This page created 6 May 2013
The extracts below focus on grants involving the following persons. Only part of the grants to these people have been obtained so far, so many are omitted from the list below.
Gideon Dyer Cobb | Moved to Eddyville from Fair Haven, Vermont as part of the party organized by Matthew Lyon about 1800, with his wife Modena Chittenden Clark, and their eldest son, Caleb. |
Samuel C. Clark | Lived with Gideon, and is assumed to be a relative of Gideon's wife, but that is unproved. |
Matthew Lyon | Organizer of the move to Eddyville, second husband of Modena (Clark) Cobb's aunt, Beulah Chittenden. |
Chittenden Lyon | Eldest son of Matthew Lyon by his second wife, Beulah Chittenden. |
Matthew Lyon, Jr. | Second son of Matthew Lyon by his second wife, Beulah Chittenden. |
Elijah G. Galusha | Cousin to Modena (Clark) Cobb; son of her aunt Beulah Chittenden by her first marriage. |
Griffin Long | Father of the second wife of Gideon and Modena Cobb's eldest son, Caleb. |
Grants under the South of Green River series were authorized by “An Act for Encouraging and Granting Relief to Settlers” approved by the Kentucky General Assembly on March 1, 1797, and amended numerous times afterward. The applicant had to be 21 years old, a resident of for at least one year on previously vacant land, and had cleared and fenced two acres of ground and tended it in corn, and could claim 200 acres. Later amendments reduced the age requirement to 18 and increased the maximum size to 400 acres.
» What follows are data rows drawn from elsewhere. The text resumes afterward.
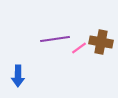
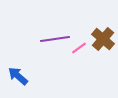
brown cross: moved 2 px right, 3 px up; rotated 30 degrees clockwise
blue arrow: rotated 130 degrees clockwise
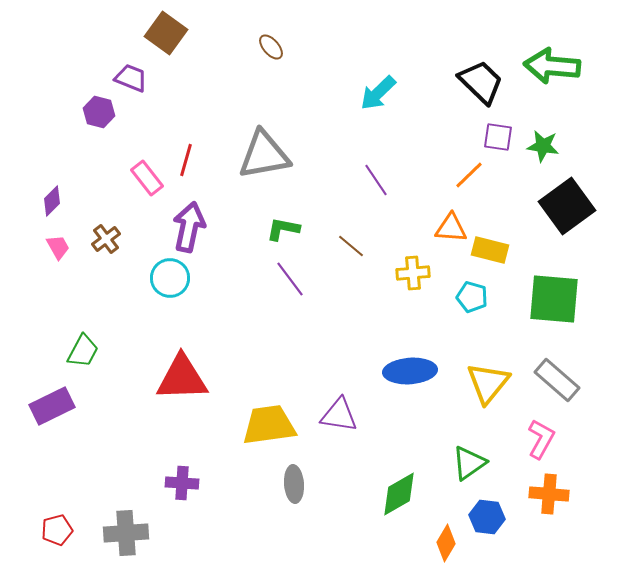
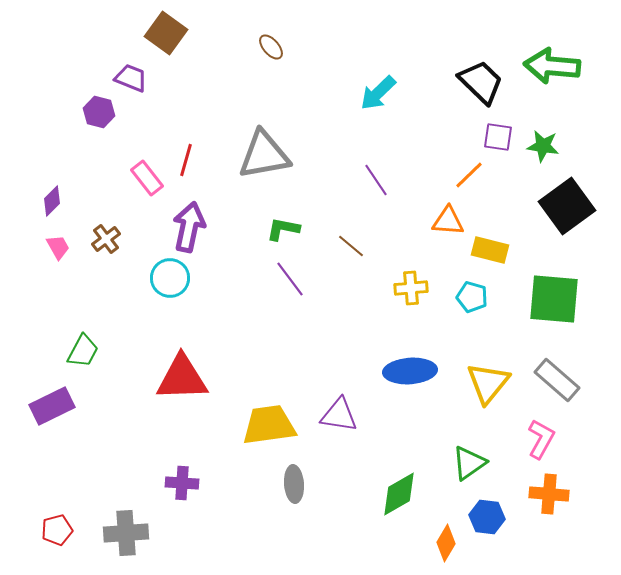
orange triangle at (451, 228): moved 3 px left, 7 px up
yellow cross at (413, 273): moved 2 px left, 15 px down
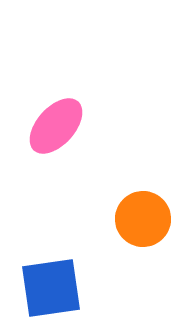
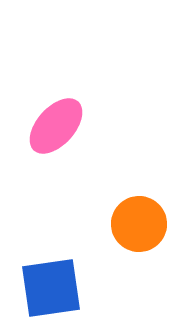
orange circle: moved 4 px left, 5 px down
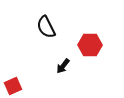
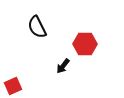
black semicircle: moved 9 px left
red hexagon: moved 5 px left, 1 px up
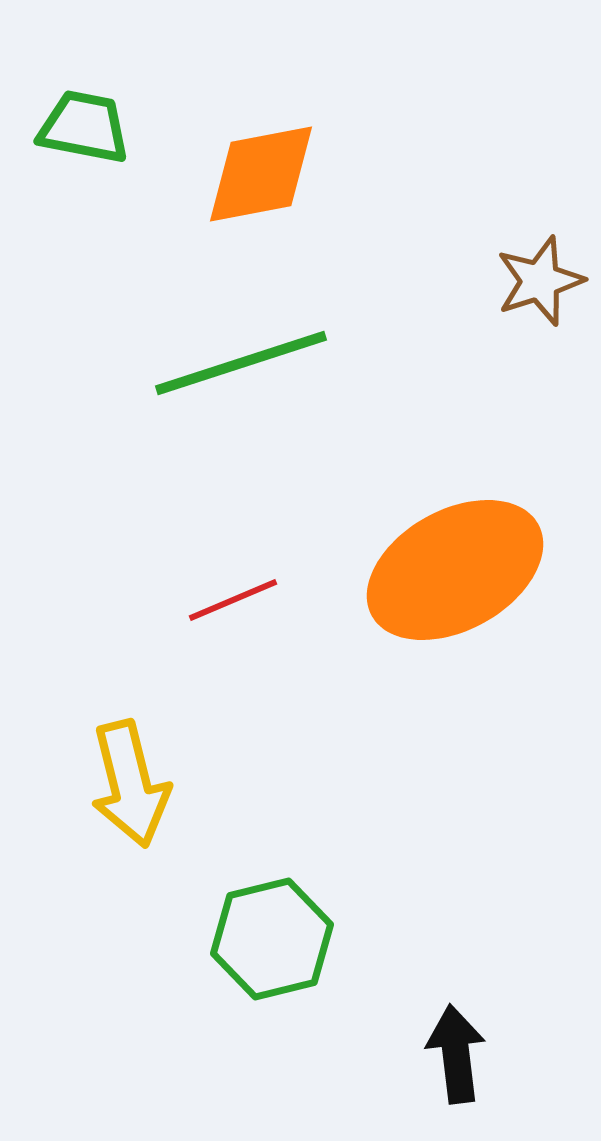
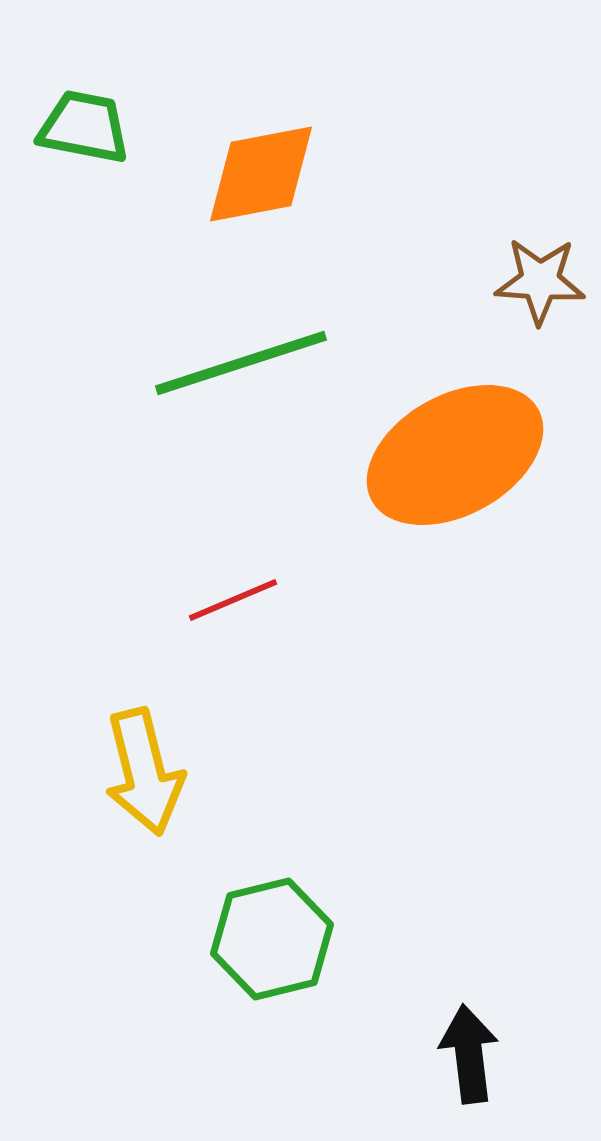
brown star: rotated 22 degrees clockwise
orange ellipse: moved 115 px up
yellow arrow: moved 14 px right, 12 px up
black arrow: moved 13 px right
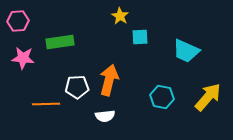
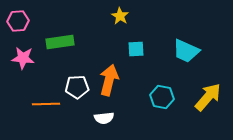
cyan square: moved 4 px left, 12 px down
white semicircle: moved 1 px left, 2 px down
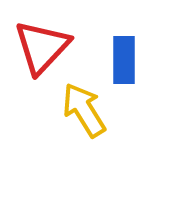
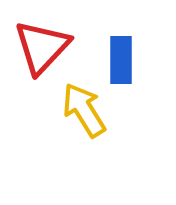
blue rectangle: moved 3 px left
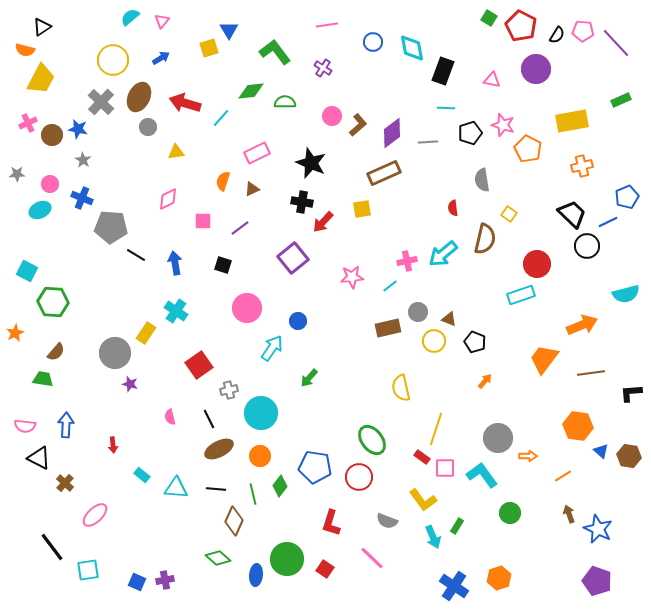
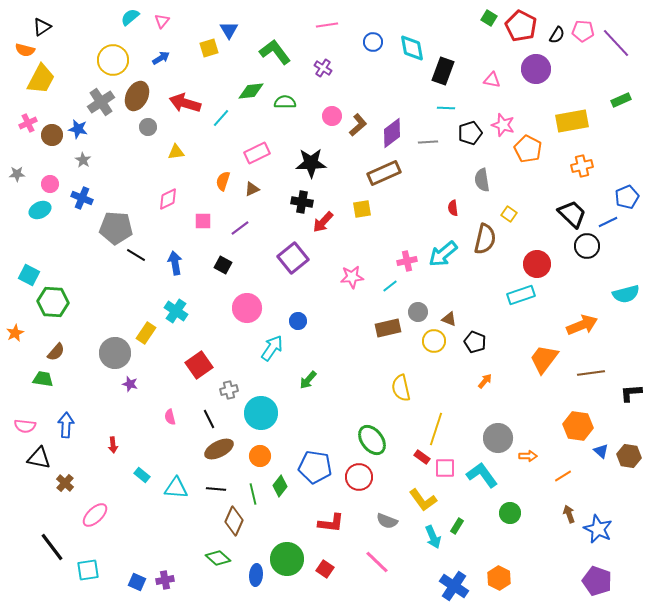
brown ellipse at (139, 97): moved 2 px left, 1 px up
gray cross at (101, 102): rotated 12 degrees clockwise
black star at (311, 163): rotated 24 degrees counterclockwise
gray pentagon at (111, 227): moved 5 px right, 1 px down
black square at (223, 265): rotated 12 degrees clockwise
cyan square at (27, 271): moved 2 px right, 4 px down
green arrow at (309, 378): moved 1 px left, 2 px down
black triangle at (39, 458): rotated 15 degrees counterclockwise
red L-shape at (331, 523): rotated 100 degrees counterclockwise
pink line at (372, 558): moved 5 px right, 4 px down
orange hexagon at (499, 578): rotated 15 degrees counterclockwise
The first step to obtaining a grant under this act was for the applicant to have a county commission certify that the conditions had been met, with a document known as a "warrant."
The applicant then had a survey made, which defined the actual boundaries of the grant. The survey was filed with the land office.
The grants required payment of fees, initially set at $60 per 100 acres for first rate land and $40 per 100 for second rate land, to be paid within twelve months. The time to make payments was extended several times by the General Assembly.
After payment of the fees a patent was issued, which provided actual title to the land.
Warrants and Surveys could be assigned to others, and often were, sometimes multiple times, as shown by the grants extracted below.
Warrants, surveys, receipts for payments, assignments (often written on the preceding documents), and patents are held by the Land office of the Secretary of State. These documents for some patent series are available online on the Land Office website. However this series is not currently available on line, so copies must be obtained from the Land Office.
Transfers of title after a patent was issued are done by deed, which are registered in county clerk's offices in the various counties.